Over 100,000 new domains are registered in Singapore each month, according to online SGNIC statistics last updated in May.
Spam masters are zeroing in on the .sg domain. Singapore was singled out as the 10th-riskiest domain out of 104 worldwide in a recently released McAfee report - and the rise of such sites, said experts, could cause Internet users worldwide to lose trust in Singapore websites.

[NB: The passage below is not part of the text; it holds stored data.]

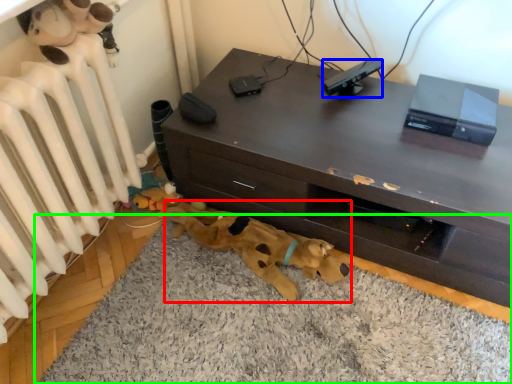 Question: Estimate the real-world distances between objects in this image. Which object is closer to toy (highlighted by a red box), equipment (highlighted by a blue box) or dog bed (highlighted by a green box)?

Choices:
 (A) equipment
 (B) dog bed

Answer: (B) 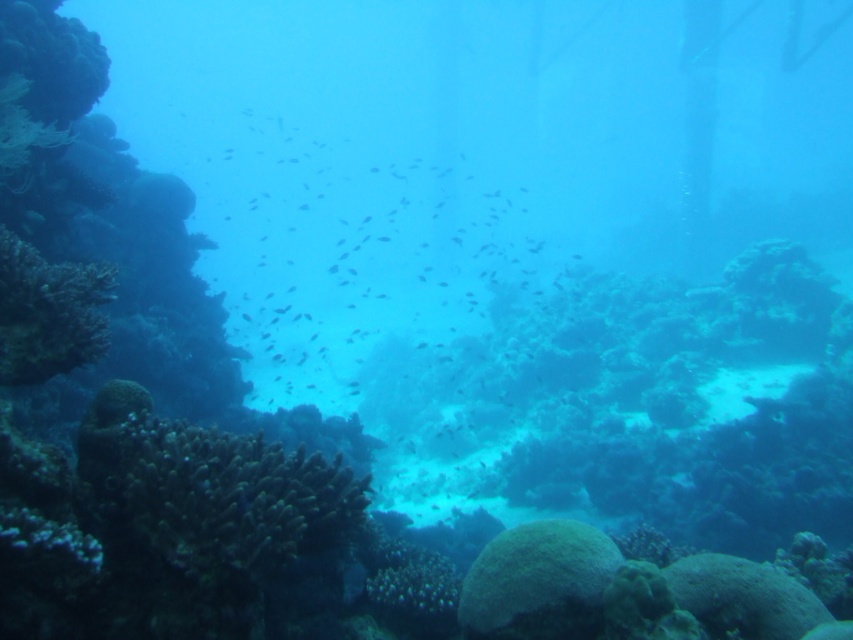 Question: Does dark blue matte fish at center lie in front of green matte coral at lower left?

Choices:
 (A) no
 (B) yes

Answer: (A)

Question: Which of the following is the closest to the observer?

Choices:
 (A) (364, 150)
 (B) (276, 445)

Answer: (B)

Question: Among these objects, which one is nearest to the camera?

Choices:
 (A) dark blue matte fish at center
 (B) green matte coral at lower left

Answer: (B)

Question: Is dark blue matte fish at center to the right of green matte coral at lower left from the viewer's perspective?

Choices:
 (A) yes
 (B) no

Answer: (B)

Question: Does dark blue matte fish at center have a smaller size compared to green matte coral at lower left?

Choices:
 (A) no
 (B) yes

Answer: (A)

The report warned that more .sg domains are being used for phishing and spam activities and to serve up viruses - almost one out of every 20 (4.6 per cent) tested by the security company this year.
The jump is spectacular - from just 0.3 per cent last year to 4.6 per cent this year.
In contrast, Hong Kong and Japan were noted for their "aggressive steps to clamp down on scam-related registrations" and stricter registration requirements for domain names.
McAfee senior research analyst Shane Keats noted that pharmacy sites touting pills were the main route used to send spam.
Some examples of such sites, no longer active, include www.overthenetdrugs.sg and www.overnightpharmonline.sg Singapore's position in the world as a financial centre also makes it vulnerable.
Mr Keats said: "Later this year, we saw a shift towards a lot of .sg phishing sites that mimic real financial websites and try to trick people into entering sensitive information, like bank-account numbers.
"We have (also) recently seen .sg sites serve up the Koobface virus that has affected many social networks."
On the potential implications for Singapore, computerscience academic Liang Zhenkai of the National University of Singapore said: "The rapid increase in the number of risky .sg sites may cause users to have less trust in Singapore sites.
"However, although users may avoid random Singapore sites, commercial and other reputable sites should not be greatly affected."
Scammers and hackers exploit domain registrars and sellers who allow clients to register names with no questions asked, in bulk or with a "pay later" approach, said Mr Paul Ducklin, head of technology at IT security firm Sophos (Asia-Pacific).
However, he added that his company has not seen a rise in such malicious Singapore websites. Possible measures for cracking down on such cybercriminals include getting domain registrars or the registration authorities to verify the identities of the people who create malicious sites, said Associate Professor Liang.
However, this is more easily said than done, said industry players here, as the people behind these websites do not always reside in Singapore.
The national registry of domain names, the Singapore Network Information Centre (SGNIC), sells domains wholesale to SGNIC-accredited domain registrars such as IP Mirror and WebVisions, some of whom in turn sell them to domain resellers.
The Infocomm Development Authority of Singapore, which owns SGNIC, was unable to reply by press time when contacted for comment.
Industry players say documentary proof is required to register commercial, organisational or government-related domains.
However, they explained that an applicant needs only an Internet connection, valid credit- card information, a name and an e-mail address to register a .sg address (for example, www.abc.sg).
Some or all of these required information could easily be false.
This makes it difficult to track down or verify the identities of individuals, especially if they are based overseas.
While software, identity and credit-card checks are in place to alert domain registrars to malicious sites and shut them down, the few days the sites are in operation can be enough for cybercriminals to collect information from vulnerable users, said Ms Janna Lam, chief executive of IP Mirror.
Mr Derek Wong, an interactive- business manager at Domain reseller IT Works, said: "While we have anti-virus and spam-filters in place, we can?t prevent spam totally as filters that are too strict will block off legitimate e-mail messages."
It takes only $40 to $200 a year to register and host a Singapore domain, said industry players.
Over 100,000 new domains are registered in Singapore each month, according to online SGNIC statistics last updated in May.